Maylin Legañoa (born May 8, 1984) is a Cuban and American journalist, reporter, and news anchor. She has also occasionally worked as a screenwriter and director.

==Career==
Maylin Legañoa was born on May 8, 1984, in the city of Cienfuegos. She later moved to Havana, where she began her studies at the University of Havana in 2002, graduating in 2007 with a degree in journalism. She also pursued postgraduate studies, earning a master's degree in Audiovisual Production from the Faculty of Audiovisual Media Arts, part of the Higher Institute of Art (ISA).

Shortly after graduating, Legañoa began her work in audiovisual media in 2007 at Canal Habana of the Cuban Institute of Radio and Television as a news reporter. She was later hired in 2009 as a television presenter for the program Vitrales, broadcast on Cubavisión International, which covered cultural topics. She remained the main presenter of that program for five years.

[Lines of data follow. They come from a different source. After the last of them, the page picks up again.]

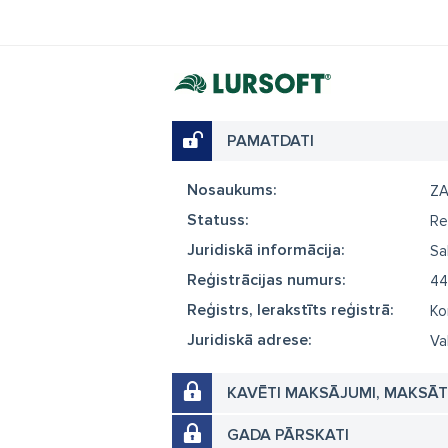
PAMATDATI
Nosaukums:
ZA
Statuss:
Re
Juridiskā informācija:
Sa
Reģistrācijas numurs:
44
Reģistrs, Ierakstīts reģistrā:
Ko
Juridiskā adrese:
Va
KAVĒTI MAKSĀJUMI, MAKSĀ
GADA PĀRSKATI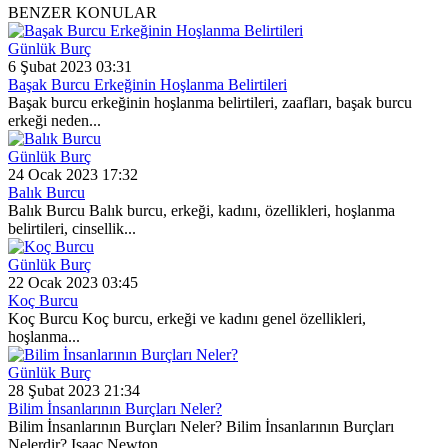
BENZER KONULAR
Günlük Burç
6 Şubat 2023 03:31
Başak Burcu Erkeğinin Hoşlanma Belirtileri
Başak burcu erkeğinin hoşlanma belirtileri, zaafları, başak burcu
erkeği neden...
Günlük Burç
24 Ocak 2023 17:32
Balık Burcu
Balık Burcu Balık burcu, erkeği, kadını, özellikleri, hoşlanma
belirtileri, cinsellik...
Günlük Burç
22 Ocak 2023 03:45
Koç Burcu
Koç Burcu Koç burcu, erkeği ve kadını genel özellikleri,
hoşlanma...
Günlük Burç
28 Şubat 2023 21:34
Bilim İnsanlarının Burçları Neler?
Bilim İnsanlarının Burçları Neler? Bilim İnsanlarının Burçları
Nelerdir? Isaac Newton,...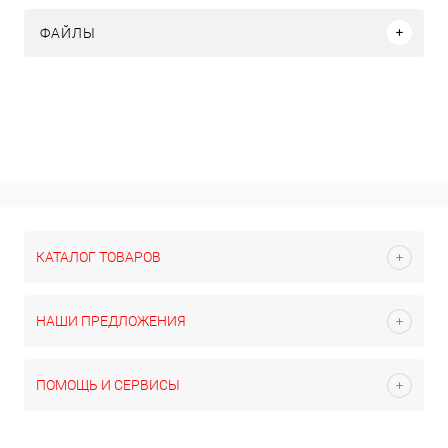
ФАЙЛЫ
КАТАЛОГ ТОВАРОВ
НАШИ ПРЕДЛОЖЕНИЯ
ПОМОЩЬ И СЕРВИСЫ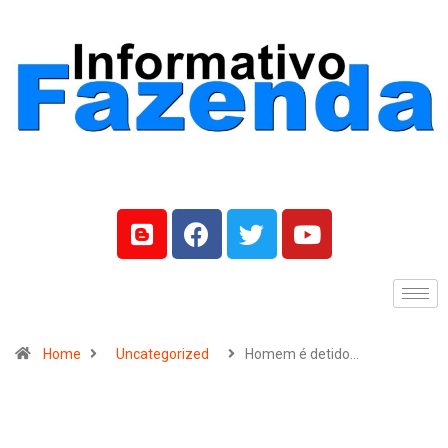
Home
Uncategorized
Homem é detido…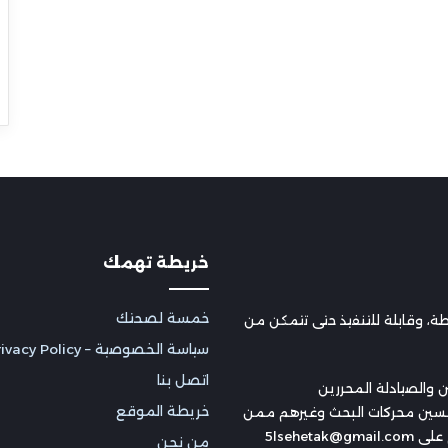
خريطة تهمك
خمسة لصحتك
 وقابلة للتنفيذ حتى تتمكن من
سياسة الخصوصية – Privacy Policy
اتصل بنا
 والصيادلة المحررين
خريطة الموقع
سين محركات البحث وغيرهم ممن
5lsehe
من نحن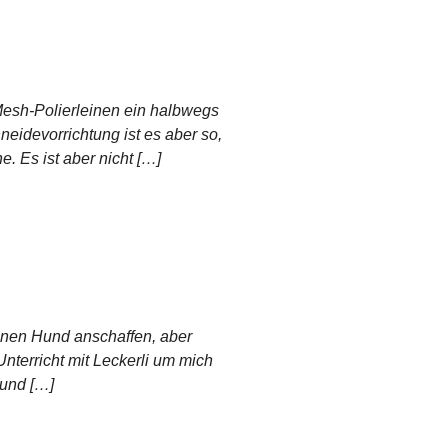
Mesh-Polierleinen ein halbwegs
eidevorrichtung ist es aber so,
. Es ist aber nicht […]
einen Hund anschaffen, aber
 Unterricht mit Leckerli um mich
 und […]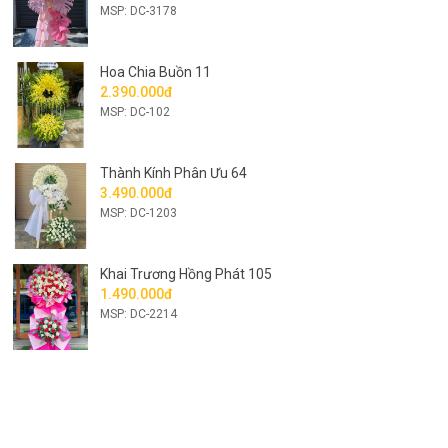
MSP: DC-3178
Hoa Chia Buồn 11
2.390.000đ
MSP: DC-102
Thành Kính Phân Ưu 64
3.490.000đ
MSP: DC-1203
Khai Trương Hồng Phát 105
1.490.000đ
MSP: DC-2214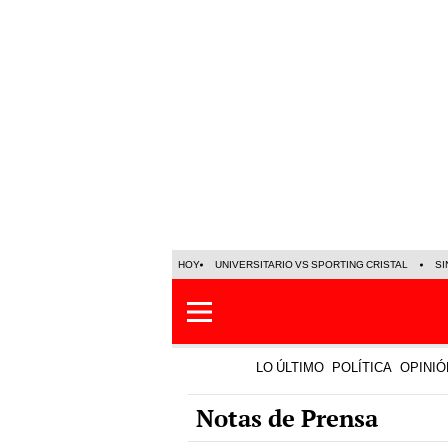
HOY
UNIVERSITARIO VS SPORTING CRISTAL
SI
LO ÚLTIMO
POLÍTICA
OPINIÓ
Notas de Prensa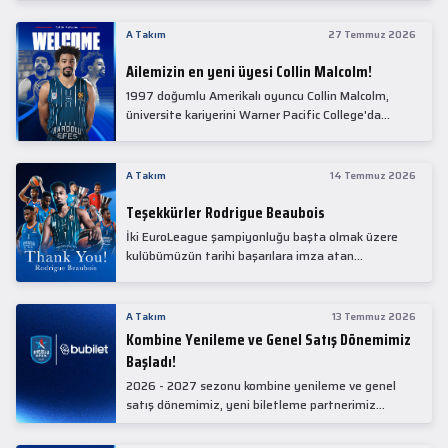
Collin Malcolm, bugün partnerimiz Anadolu Sağlık
Merkezi Hastanesi'nde kapsamlı sağlık
A Takım
27 Temmuz 2026
kontrollerinden geçti.
Ailemizin en yeni üyesi Collin Malcolm!
1997 doğumlu Amerikalı oyuncu Collin Malcolm,
üniversite kariyerini Warner Pacific College'da
tamamladıktan sonra profesyonel kariyerine
Gürcistan'da başladı.
A Takım
14 Temmuz 2026
Teşekkürler Rodrigue Beaubois
İki EuroLeague şampiyonluğu başta olmak üzere
kulübümüzün tarihi başarılara imza atan
kadrolarında yer alan Rodrigue Beaubois ile
yollarımızı ayırırken kendisine kulübümüze verdiği
emekler için teşekkür ederiz.
A Takım
13 Temmuz 2026
Kombine Yenileme ve Genel Satış Dönemimiz
Başladı!
2026 - 2027 sezonu kombine yenileme ve genel
satış dönemimiz, yeni biletleme partnerimiz
Bubilet'te başladı.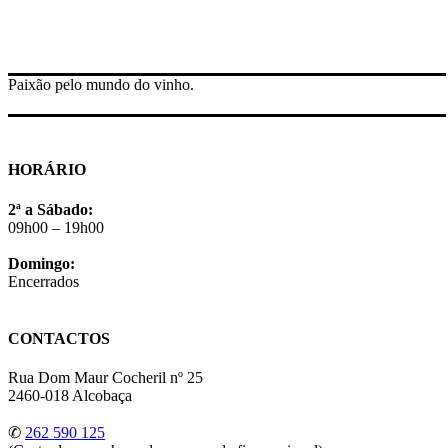
Paixão pelo mundo do vinho.
HORÁRIO
2ª a Sábado:
09h00 – 19h00
Domingo:
Encerrados
CONTACTOS
Rua Dom Maur Cocheril nº 25
2460-018 Alcobaça
✆
262 590 125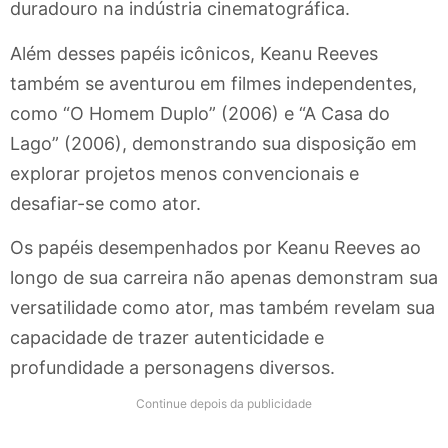
duradouro na indústria cinematográfica.
Além desses papéis icônicos, Keanu Reeves
também se aventurou em filmes independentes,
como “O Homem Duplo” (2006) e “A Casa do
Lago” (2006), demonstrando sua disposição em
explorar projetos menos convencionais e
desafiar-se como ator.
Os papéis desempenhados por Keanu Reeves ao
longo de sua carreira não apenas demonstram sua
versatilidade como ator, mas também revelam sua
capacidade de trazer autenticidade e
profundidade a personagens diversos.
Continue depois da publicidade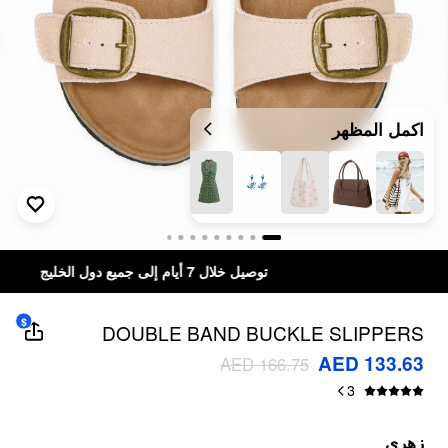
اكمل المظهر
توصيل خلال 7 أيام إلى جميع دول الخليج
$
DOUBLE BAND BUCKLE SLIPPERS
AED 133.63
AED 166.75
3
زهري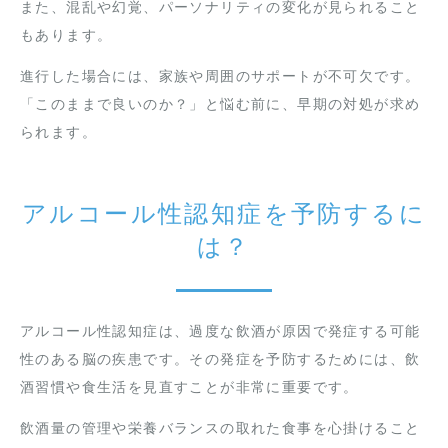
また、混乱や幻覚、パーソナリティの変化が見られること
もあります。
進行した場合には、家族や周囲のサポートが不可欠です。
「このままで良いのか？」と悩む前に、早期の対処が求め
られます。
アルコール性認知症を予防するに
は？
アルコール性認知症は、過度な飲酒が原因で発症する可能
性のある脳の疾患です。その発症を予防するためには、飲
酒習慣や食生活を見直すことが非常に重要です。
飲酒量の管理や栄養バランスの取れた食事を心掛けること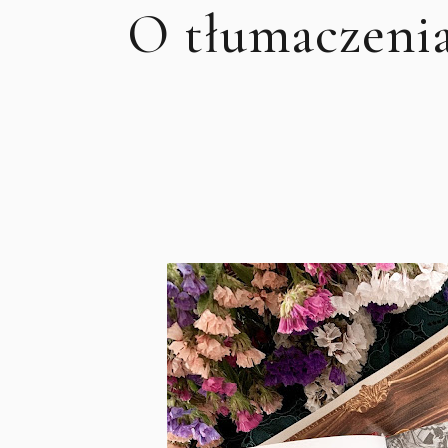
O tłumaczeni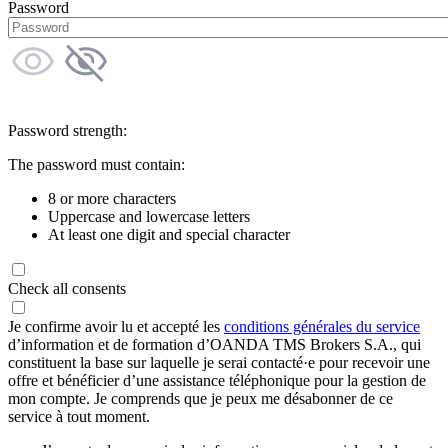
Password
Password strength:
The password must contain:
8 or more characters
Uppercase and lowercase letters
At least one digit and special character
Check all consents
Je confirme avoir lu et accepté les
conditions générales du service
d’information et de formation d’OANDA TMS Brokers S.A., qui
constituent la base sur laquelle je serai contacté·e pour recevoir une
offre et bénéficier d’une assistance téléphonique pour la gestion de
mon compte. Je comprends que je peux me désabonner de ce
service à tout moment.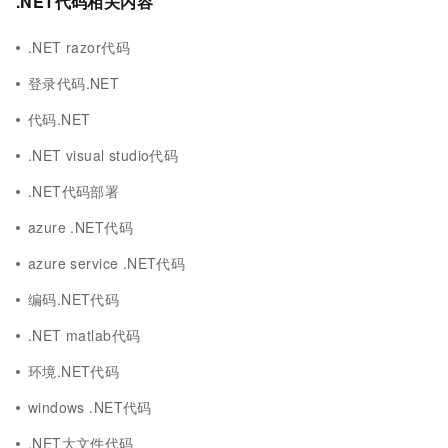
.NET代码相关内容
.NET razor代码
登录代码.NET
代码.NET
.NET visual studio代码
.NET代码部署
azure .NET代码
azure service .NET代码
编码.NET代码
.NET matlab代码
环境.NET代码
windows .NET代码
.NET大文件代码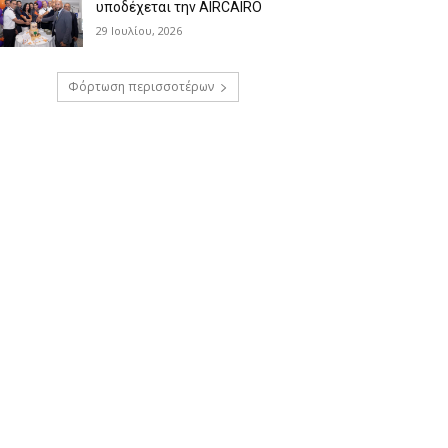
υποδέχεται την AIRCAIRO
29 Ιουλίου, 2026
Φόρτωση περισσοτέρων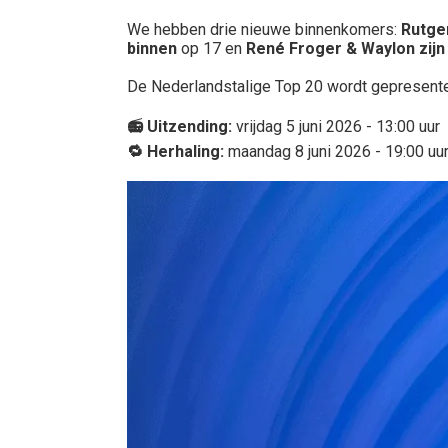
We hebben drie nieuwe binnenkomers:
Rutge
binnen
op 17 en
René Froger & Waylon zijn
De
Nederlandstalige Top 20 wordt gepresent
📻 Uitzending:
vrijdag 5 juni 2026 - 13:00 uur
🔁 Herhaling:
maandag 8 juni 2026 - 19:00 uu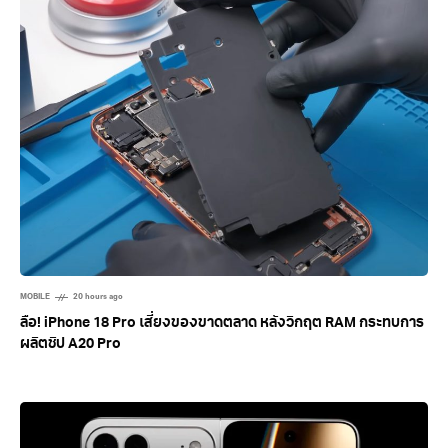
MOBILE
20 hours ago
ลือ! iPhone 18 Pro เสี่ยงของขาดตลาด หลังวิกฤต RAM กระทบการ
ผลิตชิป A20 Pro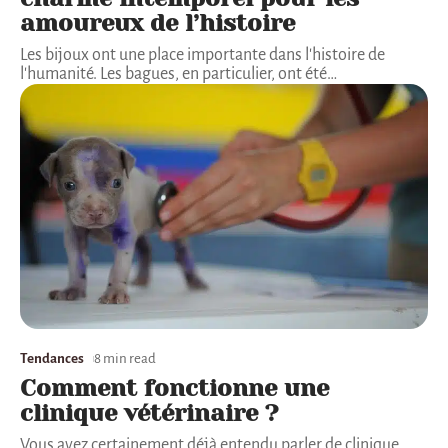
amoureux de l’histoire
Les bijoux ont une place importante dans l'histoire de
l'humanité. Les bagues, en particulier, ont été
…
Tendances
8 min read
Comment fonctionne une
clinique vétérinaire ?
Vous avez certainement déjà entendu parler de clinique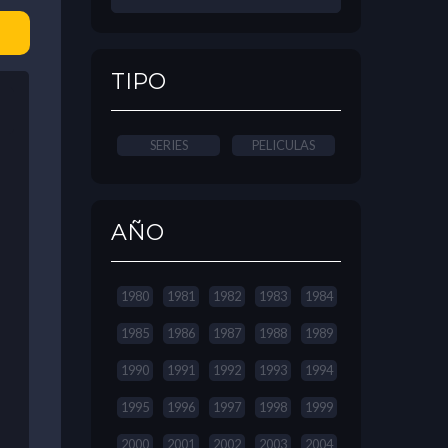
TIPO
SERIES
PELICULAS
AÑO
1980
1981
1982
1983
1984
1985
1986
1987
1988
1989
1990
1991
1992
1993
1994
1995
1996
1997
1998
1999
2000
2001
2002
2003
2004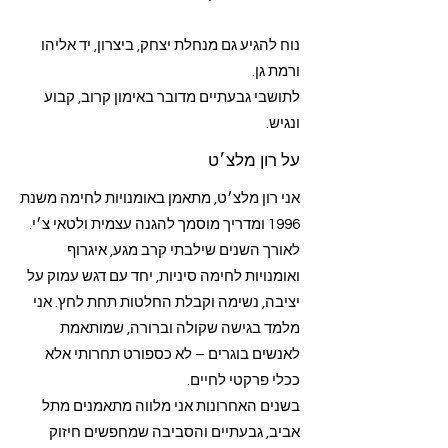
נוח להגיע גם מנחלת יצחק, ביצרון, יד אליהו
ורמת גן.
לתושבי גבעתיים מדובר באימון קרוב, קבוע
ונגיש.
על רון מלצ׳ט
אני רון מלצ׳ט, מתאמן באומנויות לחימה משנת
1996 ומדריך מוסמך להגנה עצמית ולטאי צ׳י.
לאורך השנים שילבתי קרב מגע, איגרוף
ואומנויות לחימה סיניות, יחד עם דגש עמוק על
יציבה, נשימה וקבלת החלטות תחת לחץ. אני
מלמד בגישה שקולה וברורה, שמותאמת
לאנשים בוגרים – לא כספורט תחרותי אלא
ככלי פרקטי לחיים.
בשנים האחרונות אני מלווה מתאמנים מתל
אביב, גבעתיים והסביבה שמחפשים חיזוק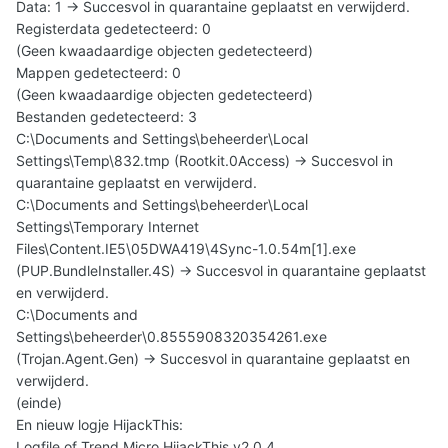
Data: 1 -> Succesvol in quarantaine geplaatst en verwijderd.
Registerdata gedetecteerd: 0
(Geen kwaadaardige objecten gedetecteerd)
Mappen gedetecteerd: 0
(Geen kwaadaardige objecten gedetecteerd)
Bestanden gedetecteerd: 3
C:\Documents and Settings\beheerder\Local
Settings\Temp\832.tmp (Rootkit.0Access) -> Succesvol in
quarantaine geplaatst en verwijderd.
C:\Documents and Settings\beheerder\Local
Settings\Temporary Internet
Files\Content.IE5\05DWA419\4Sync-1.0.54m[1].exe
(PUP.BundleInstaller.4S) -> Succesvol in quarantaine geplaatst
en verwijderd.
C:\Documents and
Settings\beheerder\0.8555908320354261.exe
(Trojan.Agent.Gen) -> Succesvol in quarantaine geplaatst en
verwijderd.
(einde)
En nieuw logje HijackThis:
Logfile of Trend Micro HijackThis v2.0.4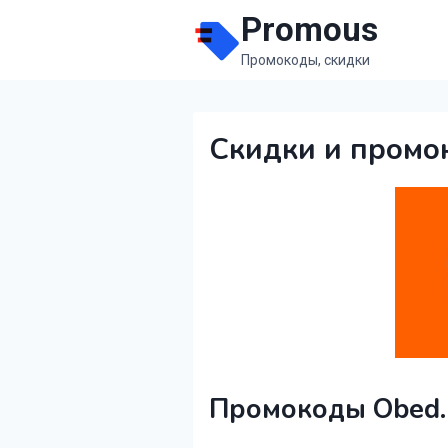
Перейти
Promous
к
Промокоды, скидки
содержимому
Скидки и промо
Промокоды Obed.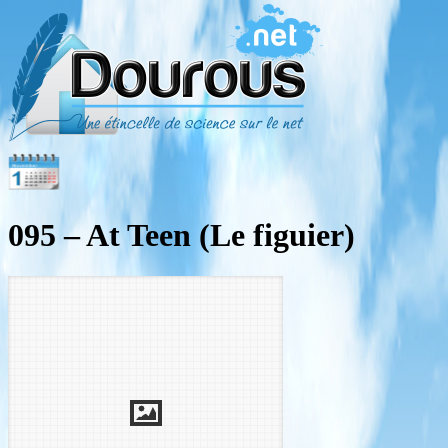
095 – At Teen (Le figuier)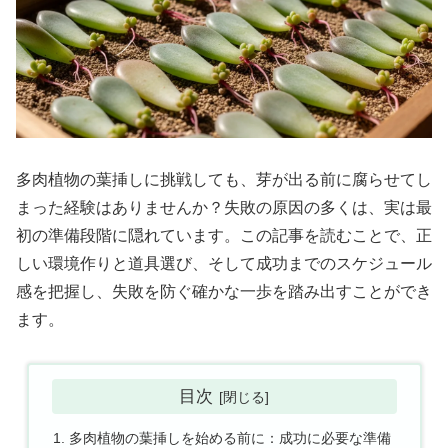
多肉植物の葉挿しに挑戦しても、芽が出る前に腐らせてし
まった経験はありませんか？失敗の原因の多くは、実は最
初の準備段階に隠れています。この記事を読むことで、正
しい環境作りと道具選び、そして成功までのスケジュール
感を把握し、失敗を防ぐ確かな一歩を踏み出すことができ
ます。
目次
多肉植物の葉挿しを始める前に：成功に必要な準備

In early 2014, Legañoa was offered the position of presenter on the music program called De la Gran Escena on the Cubavisión channel, replacing the previous presenter, María Victoria Gil. Legañoa performed these duties while simultaneously working at Canal Habana, where she also served as a scriptwriter and director of the program Travesía, which she also presented. This program explored history and interesting facts, with each episode focusing on a different topic and blending history with art. From 2009 to 2011, she also worked at Canal Habana as an investigative journalist on the program Libre Acceso, where she produced reports on social issues. During this time, she received recognition from the Union of Journalists of Cuba for her journalistic work.

After moving to the United States, she also worked from March 2015 to September of the same year as a reporter and anchor for the morning news program at WJAN América Tevé in Miami, and later joined the Telemundo 51 team, where she still works. Currently, Legañoa is a news reporter for Noticiero Telemundo 51. As part of the Noticiero Telemundo 51 team, Legañoa reports breaking news and other important stories for viewers in the Miami-Fort Lauderdale area.

==Personal life==
Legañoa is married and has two children. In 2020, she became a U.S. citizen, and regarding this event, she expressed: “2020 has been a difficult, sad, and dangerous year… But almost at its end, it has given me the dream so longed for by so many immigrants. Today I received my naturalization as a citizen of this great country.”

She has also stated that her work as a local reporter brings her very close to the community. "In a way, those viewers, those followers, are an undeniable part of your family, because you're involving them by sharing photos and videos, and also commenting and talking with them."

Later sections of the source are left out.